Archiver just uses MemoryStream and BitmapWriter under the hood to write either values that BinaryWriter can accept directly, or ISerializable objects, and then spits out the result as a byte array. ISerializable is just an interface with two methods (Serialize and Deserialize). They both return Task so that they can be awaited. The problem is when I have a serialization method that doesn't have any async components. I can do one of two things:

A) I can tack on async to that class's serialization methods anyway and put up with the compiler warning saying that it will execute synchronously (I don't like to have compiler warnings).

B) Manually return an empty task at the end of the method (return Task.Run(() => {});). However, this looks and smells really weird.

Both A and B seem to execute without a problem, but are there any problems with this approach that I may have missed? I am not aware of a binary serializer in Windows Runtime (I included the tag just to dispel any confusion). Perhaps there is an option C that I can consider? Actually I didn't want to make the serialization methods async, but for some reason task.Wait() was not waiting, and I was getting a null reference exception from trying to use an object created with CreateAsync before it was ready.

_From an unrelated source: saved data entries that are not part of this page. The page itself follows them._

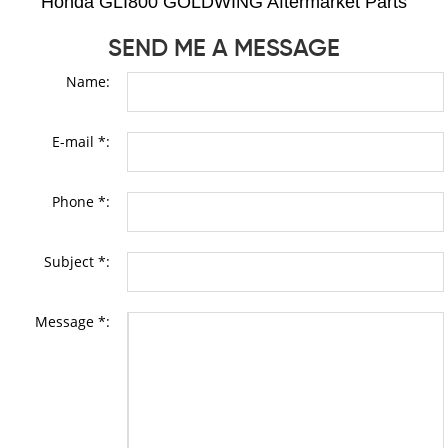
Honda GLI800 GOLDWING Aftermarket Parts
SEND ME A MESSAGE
Name:
E-mail *:
Phone *:
Subject *:
Message *: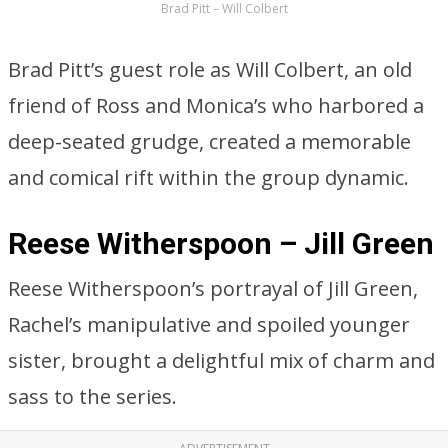
Brad Pitt – Will Colbert
Brad Pitt’s guest role as Will Colbert, an old
friend of Ross and Monica’s who harbored a
deep-seated grudge, created a memorable
and comical rift within the group dynamic.
Reese Witherspoon – Jill Green
Reese Witherspoon’s portrayal of Jill Green,
Rachel’s manipulative and spoiled younger
sister, brought a delightful mix of charm and
sass to the series.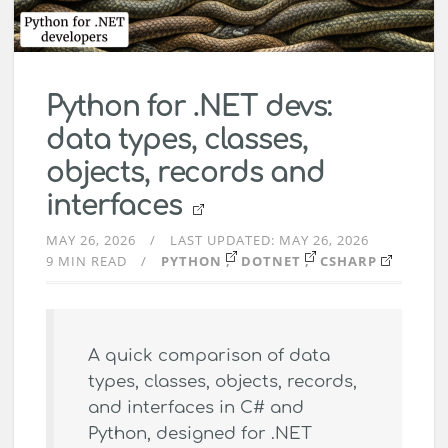
Python for .NET devs:
data types, classes,
objects, records and
interfaces
MAY 26, 2026
LAST UPDATED:
MAY 26, 2026
9 MIN READ
PYTHON
DOTNET
CSHARP
A quick comparison of data
types, classes, objects, records,
and interfaces in C# and
Python, designed for .NET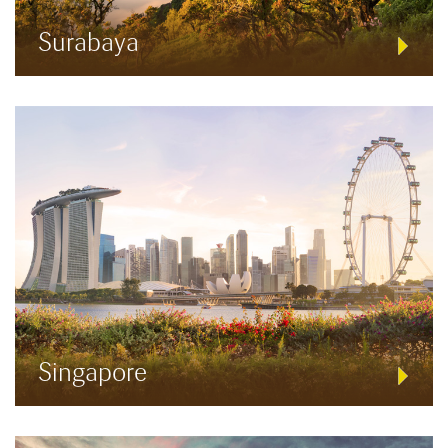
Surabaya
Singapore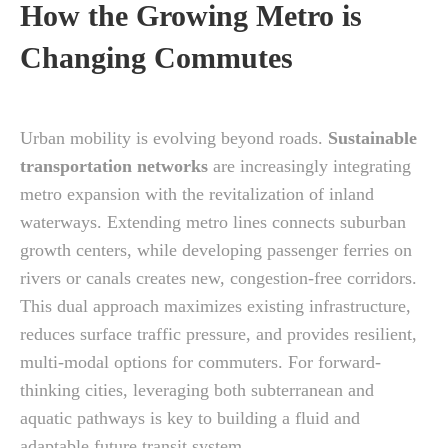
How the Growing Metro is
Changing Commutes
Urban mobility is evolving beyond roads.
Sustainable
transportation networks
are increasingly integrating
metro expansion with the revitalization of inland
waterways. Extending metro lines connects suburban
growth centers, while developing passenger ferries on
rivers or canals creates new, congestion-free corridors.
This dual approach maximizes existing infrastructure,
reduces surface traffic pressure, and provides resilient,
multi-modal options for commuters. For forward-
thinking cities, leveraging both subterranean and
aquatic pathways is key to building a fluid and
adaptable future transit system.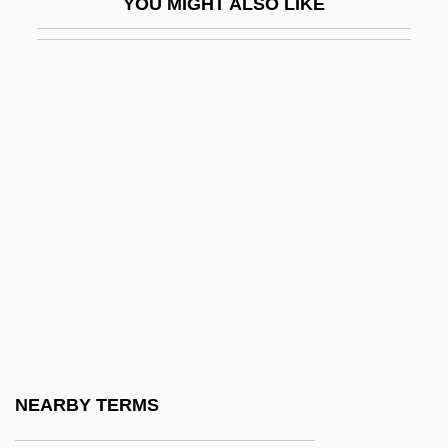
YOU MIGHT ALSO LIKE
Eating Disorders In Athletes
Eating Disturbances
Eating For Life
Eating Habits
Eating Out 2: Sloppy Seconds
Eating Poetry
Eating Raoul
Eating: Anatomy And Physiology Of
Eating
Eaton Affair
Eaton Vance Corporation
NEARBY TERMS
Eaton, (Lillie) Winnifred 1875-1954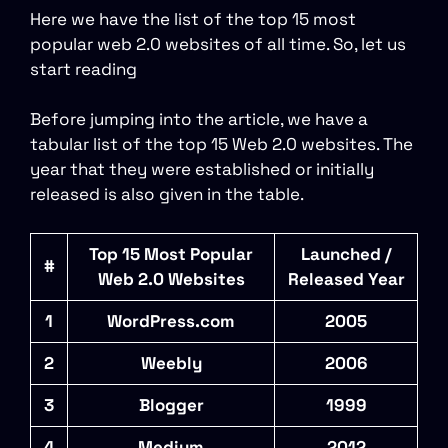
Here we have the list of the top 15 most
popular web 2.0 websites of all time. So, let us
start reading
Before jumping into the article, we have a
tabular list of the top 15 Web 2.0 websites. The
year that they were established or initially
released is also given in the table.
Top 15 Most Popular
Launched /
#
Web 2.0 Websites
Released Year
1
WordPress.com
2005
2
Weebly
2006
3
Blogger
1999
4
Medium
2012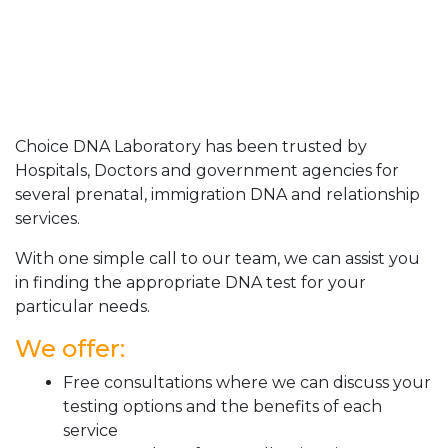
Choice DNA Laboratory has been trusted by
Hospitals, Doctors and government agencies for
several prenatal, immigration DNA and relationship
services.
With one simple call to our team, we can assist you
in finding the appropriate DNA test for your
particular needs.
We offer:
Free consultations where we can discuss your
testing options and the benefits of each
service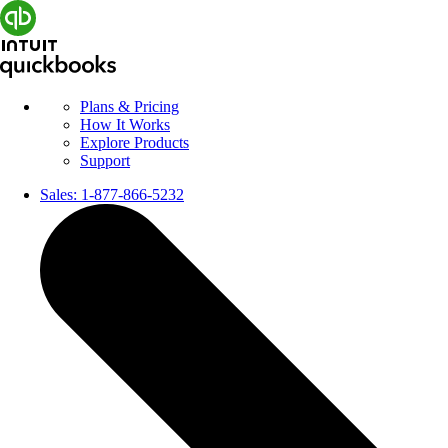
Plans & Pricing
How It Works
Explore Products
Support
Sales:
1-877-866-5232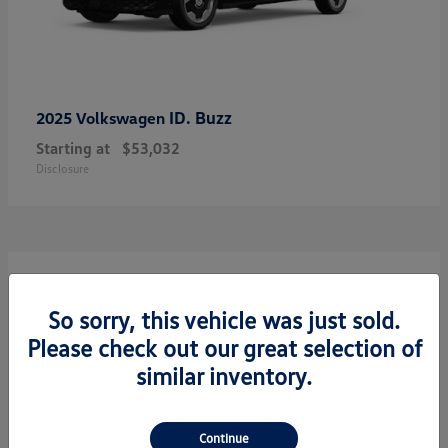
ID. Buzz
2025 Volkswagen
Starting at
$53,032
Disclosure
7
So sorry, this vehicle was just sold.
Please check out our great selection of
similar inventory.
Continue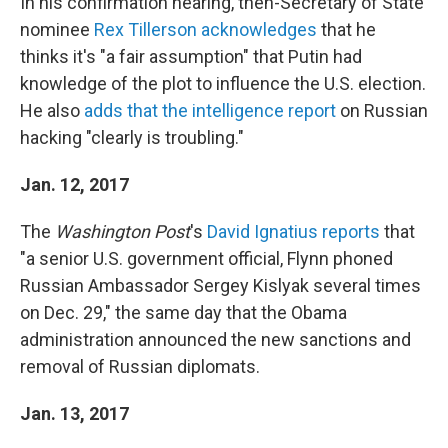
In his confirmation hearing, then-Secretary of State
nominee
Rex Tillerson acknowledges
that he
thinks it's "a fair assumption" that Putin had
knowledge of the plot to influence the U.S. election.
He also
adds that the intelligence report
on Russian
hacking "clearly is troubling."
Jan. 12, 2017
The
Washington Post
's
David Ignatius reports
that
"a senior U.S. government official, Flynn phoned
Russian Ambassador Sergey Kislyak several times
on Dec. 29," the same day that the Obama
administration announced the new sanctions and
removal of Russian diplomats.
Jan. 13, 2017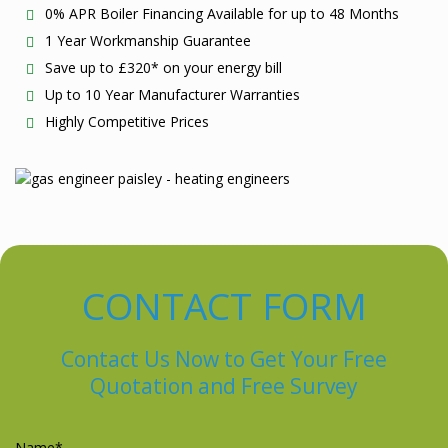
0% APR Boiler Financing Available for up to 48 Months
1 Year Workmanship Guarantee
Save up to £320* on your energy bill
Up to 10 Year Manufacturer Warranties
Highly Competitive Prices
CONTACT FORM
Contact Us Now to Get Your Free
Quotation and Free Survey
Please leave this field empty.
Name*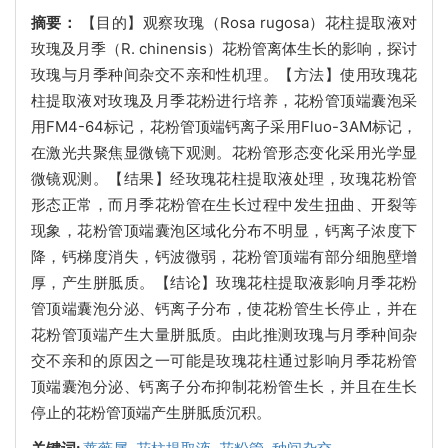
摘要：
【目的】观察玫瑰（Rosa rugosa）花柱提取液对
玫瑰及月季（R. chinensis）花粉管离体生长的影响，探讨
玫瑰与月季种间杂交不亲和性机理。【方法】使用玫瑰花
柱提取液对玫瑰及月季花粉进行培养，花粉管顶端囊泡采
用FM4-64标记，花粉管顶端钙离子采用Fluo-3AM标记，
在激光共聚焦显微镜下观测。花粉管形态变化采用光学显
微镜观测。【结果】经玫瑰花柱提取液处理，玫瑰花粉管
形态正常，而月季花粉管在生长过程中发生扭曲、开裂等
现象，花粉管顶端囊泡区域化分布不明显，钙离子浓度下
降，钙梯度消失，钙波微弱，花粉管顶端有部分细胞壁增
厚，产生胼胝质。【结论】玫瑰花柱提取液影响月季花粉
管顶端囊泡分泌、钙离子分布，使花粉管生长停止，并在
花粉管顶端产生大量胼胝质。由此推测玫瑰与月季种间杂
交不亲和的原因之一可能是玫瑰花柱通过影响月季花粉管
顶端囊泡分泌、钙离子分布抑制花粉管生长，并且在生长
停止的花粉管顶端产生胼胝质沉积。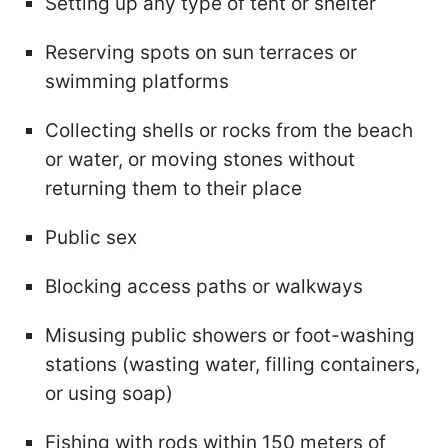
Setting up any type of tent or shelter
Reserving spots on sun terraces or
swimming platforms
Collecting shells or rocks from the beach
or water, or moving stones without
returning them to their place
Public sex
Blocking access paths or walkways
Misusing public showers or foot-washing
stations (wasting water, filling containers,
or using soap)
Fishing with rods within 150 meters of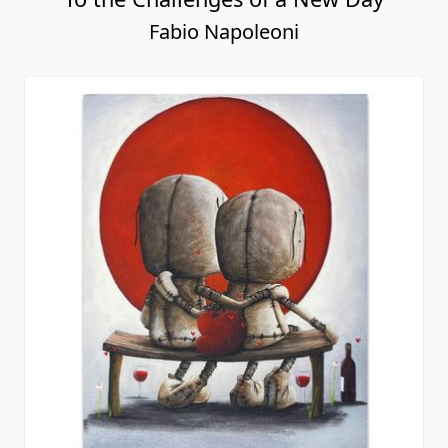
Fabio Napoleoni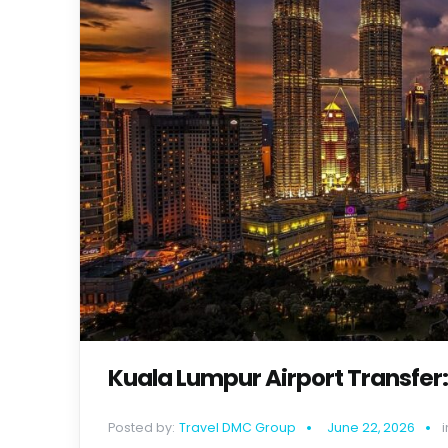
Kuala Lumpur Airport Transfer:
Posted by:
Travel DMC Group
June 22, 2026
i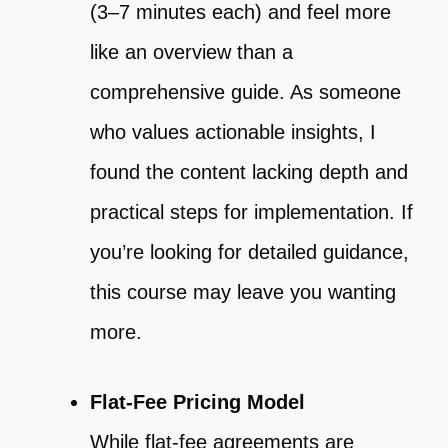
(3–7 minutes each) and feel more
like an overview than a
comprehensive guide. As someone
who values actionable insights, I
found the content lacking depth and
practical steps for implementation. If
you’re looking for detailed guidance,
this course may leave you wanting
more.
Flat-Fee Pricing Model
While flat-fee agreements are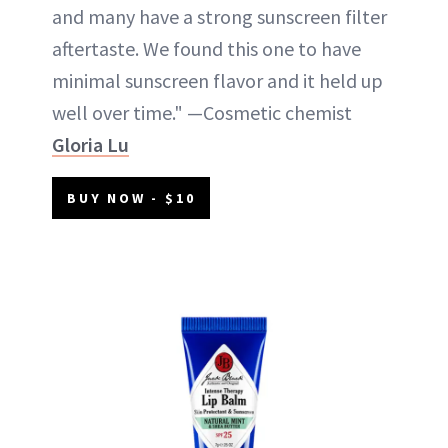
and many have a strong sunscreen filter
aftertaste. We found this one to have
minimal sunscreen flavor and it held up
well over time." —Cosmetic chemist
Gloria Lu
BUY NOW - $10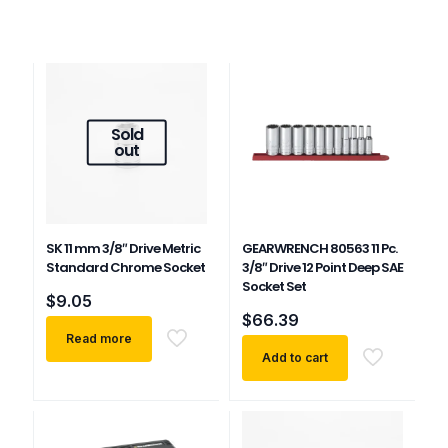
Sold
out
SK 11 mm 3/8″ Drive Metric
GEARWRENCH 80563 11 Pc.
Standard Chrome Socket
3/8″ Drive 12 Point Deep SAE
Socket Set
$
9.05
$
66.39
Read more
Add to cart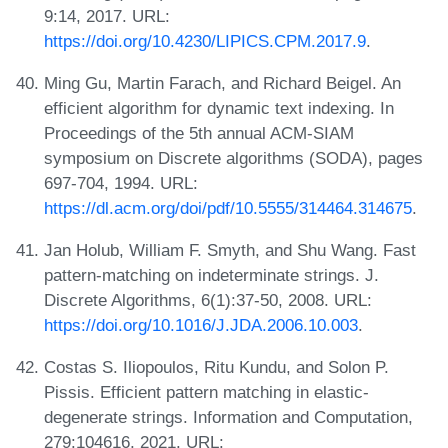
9:14, 2017. URL:
https://doi.org/10.4230/LIPICS.CPM.2017.9
.
Ming Gu, Martin Farach, and Richard Beigel. An
efficient algorithm for dynamic text indexing. In
Proceedings of the 5th annual ACM-SIAM
symposium on Discrete algorithms (SODA), pages
697-704, 1994. URL:
https://dl.acm.org/doi/pdf/10.5555/314464.314675
.
Jan Holub, William F. Smyth, and Shu Wang. Fast
pattern-matching on indeterminate strings. J.
Discrete Algorithms, 6(1):37-50, 2008. URL:
https://doi.org/10.1016/J.JDA.2006.10.003
.
Costas S. Iliopoulos, Ritu Kundu, and Solon P.
Pissis. Efficient pattern matching in elastic-
degenerate strings. Information and Computation,
279:104616, 2021. URL:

EDIT I thought of an option C. I could just wrap the entire method in an await Task.Run(...) call. Would this be normal?

like image 369
borrrden Avatar asked Apr 16 '13 09:04

borrrden


1 Answers

I think the best solution here, assuming you want to execute the method synchronously is to write it normally, except you will return a completed Task at the end of the method.

To get a completed Task with some specific value, you can use Task.FromResult().

If you want a Task with no value (i.e. actually just Task, not Task<TResult>), you can use for example Task.FromResult(true) (which is a Task<bool>) and implicitly cast it to Task.